___ DATA SUPPLIED

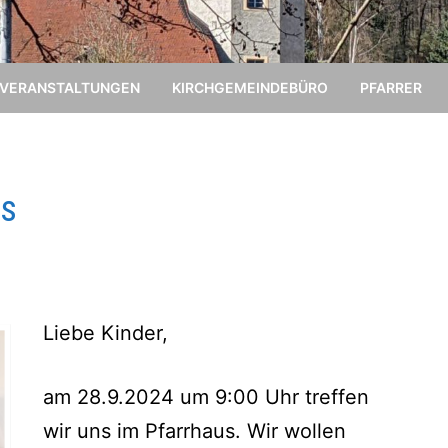
VERANSTALTUNGEN
KIRCHGEMEINDEBÜRO
PFARRER
us
Liebe Kinder,
am 28.9.2024 um 9:00 Uhr treffen
wir uns im Pfarrhaus. Wir wollen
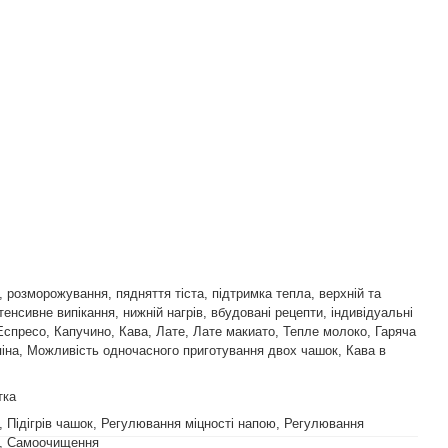
, розморожування, пядняття тіста, підтримка тепла, верхній та
нтенсивне випікання, нижній нагрів, вбудовані рецепти, індивідуальні
спресо, Капучино, Кава, Лате, Лате макиато, Тепле молоко, Гаряча
іна, Можливість одночасного приготування двох чашок, Кава в
тка
й, Підігрів чашок, Регулювання міцності напою, Регулювання
, Самоочищення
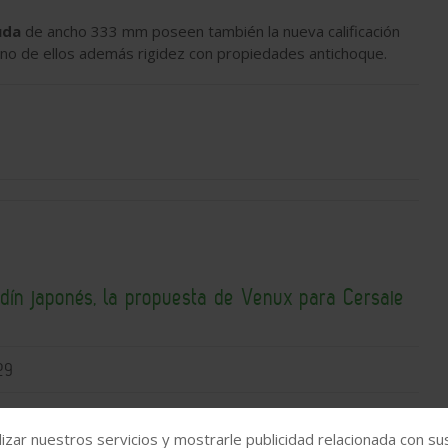
uda
de ancho 333 mm poseen también la nueva calificación
o uno de ellos además rigidez con propiedades antichoque.
rdín japonés, la propuesta de Venux para Cersaie
29
izar nuestros servicios y mostrarle publicidad relacionada con su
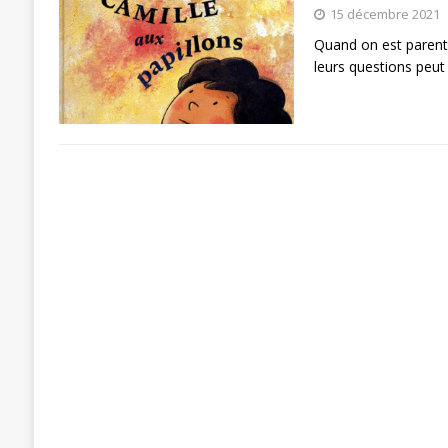
15 décembre 2021
Quand on est parent
leurs questions peut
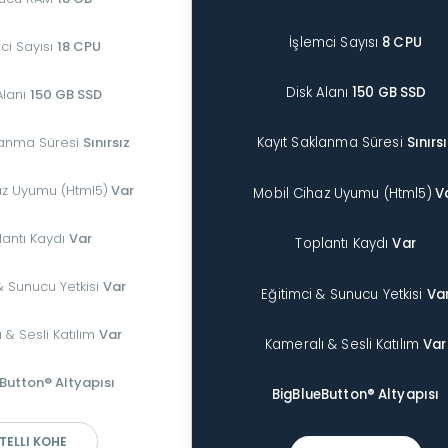
İşlemci Sayısı
8 CPU
ci Sayısı
18 CPU
Disk Alanı
150 GB SSD
Alanı
150 GB SSD
Kayıt Saklanma Süresi
Sınırs
lanma Süresi
Sınırsız
az Uyumu (Html5)
Var
Mobil Cihaz Uyumu (Html5)
V
lantı Kaydı
Var
Toplantı Kaydı
Var
& Sunucu Yetkisi
Var
Eğitimci & Sunucu Yetkisi
Va
 & Sesli Katılım
Var
Kameralı & Sesli Katılım
Var
Button® Altyapısı
BigBlueButton® Altyapısı
TELLI KOHE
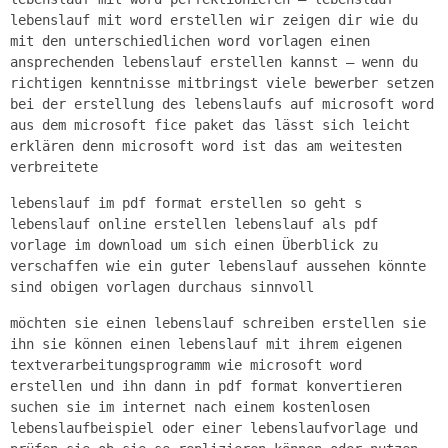
lebenslauf mit word erstellen wir zeigen dir wie du
mit den unterschiedlichen word vorlagen einen
ansprechenden lebenslauf erstellen kannst – wenn du
richtigen kenntnisse mitbringst viele bewerber setzen
bei der erstellung des lebenslaufs auf microsoft word
aus dem microsoft fice paket das lässt sich leicht
erklären denn microsoft word ist das am weitesten
verbreitete
lebenslauf im pdf format erstellen so geht s
lebenslauf online erstellen lebenslauf als pdf
vorlage im download um sich einen Überblick zu
verschaffen wie ein guter lebenslauf aussehen könnte
sind obigen vorlagen durchaus sinnvoll
möchten sie einen lebenslauf schreiben erstellen sie
ihn sie können einen lebenslauf mit ihrem eigenen
textverarbeitungsprogramm wie microsoft word
erstellen und ihn dann in pdf format konvertieren
suchen sie im internet nach einem kostenlosen
lebenslaufbeispiel oder einer lebenslaufvorlage und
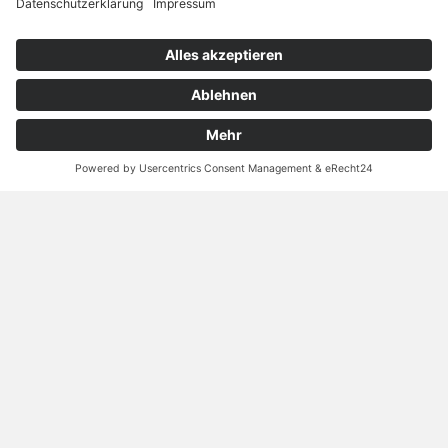
«
‹
...
1
2
3
4
5
...
›
»
AKTUELLES
Beiträge Übersicht
Kalender
Schulvideos
Anmeldung
Mensa Menu
Impressum
Datenschutzerklärung
DIREKTLINKS
Kontakt
Sprechzeiten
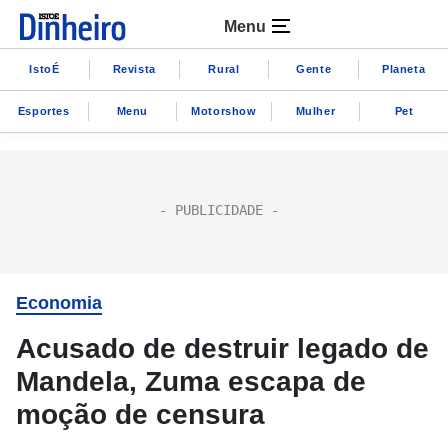
Menu
IstoÉ
Revista
Rural
Gente
Planeta
Esportes
Menu
Motorshow
Mulher
Pet
Economia
Acusado de destruir legado de
Mandela, Zuma escapa de
moção de censura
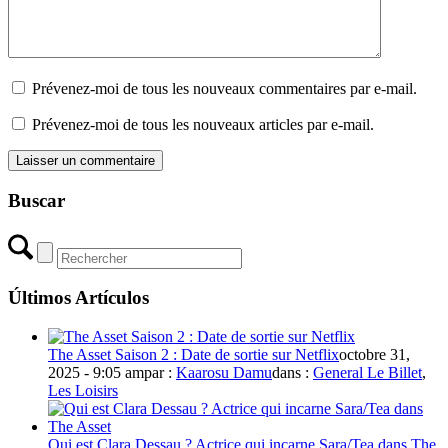
Prévenez-moi de tous les nouveaux commentaires par e-mail.
Prévenez-moi de tous les nouveaux articles par e-mail.
Buscar
Últimos Artículos
The Asset Saison 2 : Date de sortie sur Netflix
octobre 31,
2025 - 9:05 am
par :
Kaarosu Damu
dans :
General Le Billet
,
Les Loisirs
Qui est Clara Dessau ? Actrice qui incarne Sara/Tea dans The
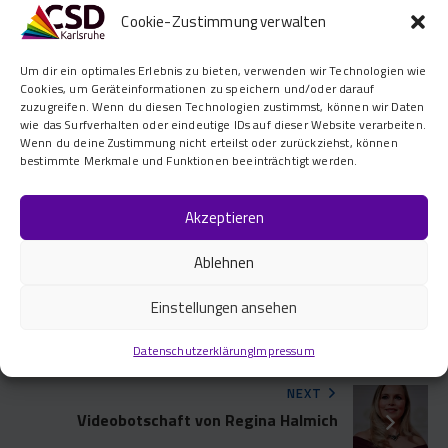
Cookie-Zustimmung verwalten
Bis kommenden Samstag um 17:05 Uhr also!
Achso, die
Veranstaltung auf Facebook
solltet ihr
Um dir ein optimales Erlebnis zu bieten, verwenden wir Technologien wie
Cookies, um Geräteinformationen zu speichern und/oder darauf
natürlich teilen!
zuzugreifen. Wenn du diesen Technologien zustimmst, können wir Daten
wie das Surfverhalten oder eindeutige IDs auf dieser Website verarbeiten.
Wenn du deine Zustimmung nicht erteilst oder zurückziehst, können
COMMUNITY
bestimmte Merkmale und Funktionen beeinträchtigt werden.
Akzeptieren
Ablehnen
PREVIOUS
Einstellungen ansehen
Schirmherrschaft 2014: Regina Halmich
Datenschutzerklärung
Impressum
NEXT
Videobotschaft von Regina Halmich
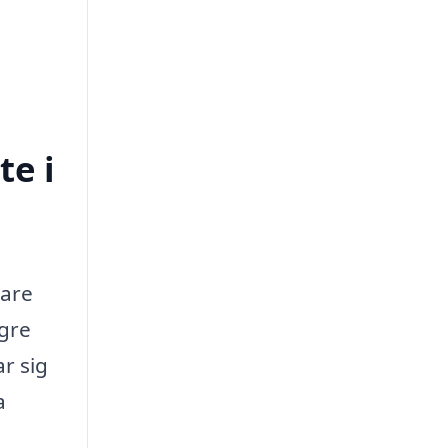
te i
gare
ögre
ar sig
a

______

- WHAT YOU WILL DO -
Pictures stay out of the copy; please restate every record above exactly.

- RESPONSE -
VERANSTALTUNGEN
KIRCHGEMEINDEBÜRO
PFARRER
us
Liebe Kinder,
am 28.9.2024 um 9:00 Uhr treffen
wir uns im Pfarrhaus. Wir wollen
, розморожування, пядняття тіста, підтримка тепла, верхній та
нтенсивне випікання, нижній нагрів, вбудовані рецепти, індивідуальні
спресо, Капучино, Кава, Лате, Лате макиато, Тепле молоко, Гаряча
іна, Можливість одночасного приготування двох чашок, Кава в
тка
й, Підігрів чашок, Регулювання міцності напою, Регулювання
, Самоочищення
uda
de ancho 333 mm poseen también la nueva calificación
o uno de ellos además rigidez con propiedades antichoque.
rdín japonés, la propuesta de Venux para Cersaie
29
izar nuestros servicios y mostrarle publicidad relacionada con su
15 décembre 2021
Quand on est parent
leurs questions peut
İşlemci Sayısı
8 CPU
ci Sayısı
18 CPU
Disk Alanı
150 GB SSD
Alanı
150 GB SSD
Kayıt Saklanma Süresi
Sınırs
lanma Süresi
Sınırsız
az Uyumu (Html5)
Var
Mobil Cihaz Uyumu (Html5)
V
lantı Kaydı
Var
Toplantı Kaydı
Var
& Sunucu Yetkisi
Var
Eğitimci & Sunucu Yetkisi
Va
 & Sesli Katılım
Var
Kameralı & Sesli Katılım
Var
Button® Altyapısı
BigBlueButton® Altyapısı
TELLI KOHE
lebenslauf mit word erstellen wir zeigen dir wie du
mit den unterschiedlichen word vorlagen einen
ansprechenden lebenslauf erstellen kannst – wenn du
richtigen kenntnisse mitbringst viele bewerber setzen
bei der erstellung des lebenslaufs auf microsoft word
aus dem microsoft fice paket das lässt sich leicht
erklären denn microsoft word ist das am weitesten
verbreitete
lebenslauf im pdf format erstellen so geht s
lebenslauf online erstellen lebenslauf als pdf
vorlage im download um sich einen Überblick zu
verschaffen wie ein guter lebenslauf aussehen könnte
sind obigen vorlagen durchaus sinnvoll
möchten sie einen lebenslauf schreiben erstellen sie
ihn sie können einen lebenslauf mit ihrem eigenen
textverarbeitungsprogramm wie microsoft word
erstellen und ihn dann in pdf format konvertieren
suchen sie im internet nach einem kostenlosen
lebenslaufbeispiel oder einer lebenslaufvorlage und
«
‹
...
1
2
3
4
5
...
›
»
AKTUELLES
Beiträge Übersicht
Kalender
Schulvideos
Anmeldung
Mensa Menu
Impressum
Datenschutzerklärung
DIREKTLINKS
Kontakt
Sprechzeiten
Menu
IstoÉ
Revista
Rural
Gente
Planeta
Esportes
Menu
Motorshow
Mulher
Pet
Economia
Acusado de destruir legado de
Mandela, Zuma escapa de
moção de censura
Prévenez-moi de tous les nouveaux commentaires par e-mail.
Prévenez-moi de tous les nouveaux articles par e-mail.
Buscar
Últimos Artículos
The Asset Saison 2 : Date de sortie sur Netflix
octobre 31,
2025 - 9:05 am
par :
Kaarosu Damu
dans :
General Le Billet
,
Les Loisirs
Qui est Clara Dessau ? Actrice qui incarne Sara/Tea dans The
Cookie-Zustimmung verwalten
Bis kommenden Samstag um 17:05 Uhr also!
Achso, die
Veranstaltung auf Facebook
solltet ihr
Um dir ein optimales Erlebnis zu bieten, verwenden wir Technologien wie
Cookies, um Geräteinformationen zu speichern und/oder darauf
natürlich teilen!
zuzugreifen. Wenn du diesen Technologien zustimmst, können wir Daten
wie das Surfverhalten oder eindeutige IDs auf dieser Website verarbeiten.
Wenn du deine Zustimmung nicht erteilst oder zurückziehst, können
COMMUNITY
bestimmte Merkmale und Funktionen beeinträchtigt werden.
Akzeptieren
Ablehnen
PREVIOUS
Einstellungen ansehen
Schirmherrschaft 2014: Regina Halmich
Datenschutzerklärung
Impressum
NEXT
Videobotschaft von Regina Halmich
te i
gare
ögre
ar sig
a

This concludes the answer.